### Exercise prompt
Each entry should be printed exactly, with its images omitted.

Task inputs below:

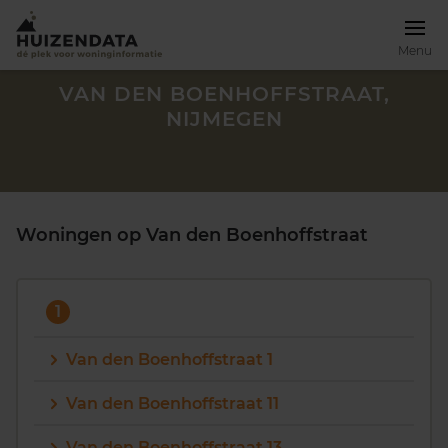
Menu
VAN DEN BOENHOFFSTRAAT,
NIJMEGEN
Woningen op Van den Boenhoffstraat
1
Van den Boenhoffstraat 1
Zoek een woning
Van den Boenhoffstraat 11
Van den Boenhoffstraat 13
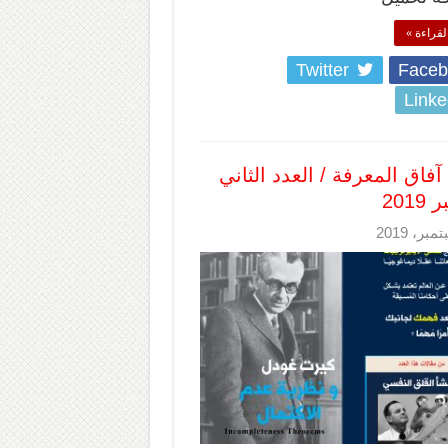
لقراءة »
Twitter
Faceb
Linke
آفاق المعرفة / العدد الثاني
201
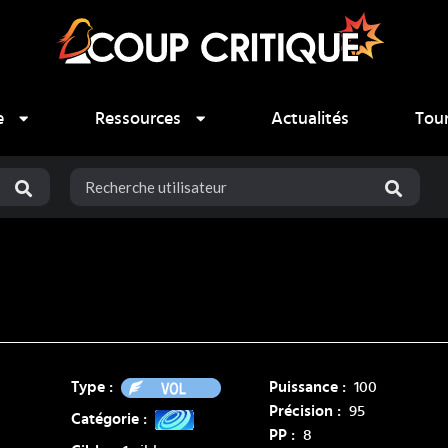
e
Ressources
Actualités
Tou
Vol
Type :
Puissance :
100
Précision :
95
Catégorie :
PP :
8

End of Task inputs.

### Response for this exercise
Menu
VAN DEN BOENHOFFSTRAAT,
NIJMEGEN
Woningen op Van den Boenhoffstraat
1
Van den Boenhoffstraat 1
Zoek een woning
Van den Boenhoffstraat 11
Van den Boenhoffstraat 13
لقراءة »
Twitter
Faceb
Linke
آفاق المعرفة / العدد الثاني
201
e
Ressources
Actualités
Tou
Vol
Type :
Puissance :
100
Précision :
95
Catégorie :
PP :
8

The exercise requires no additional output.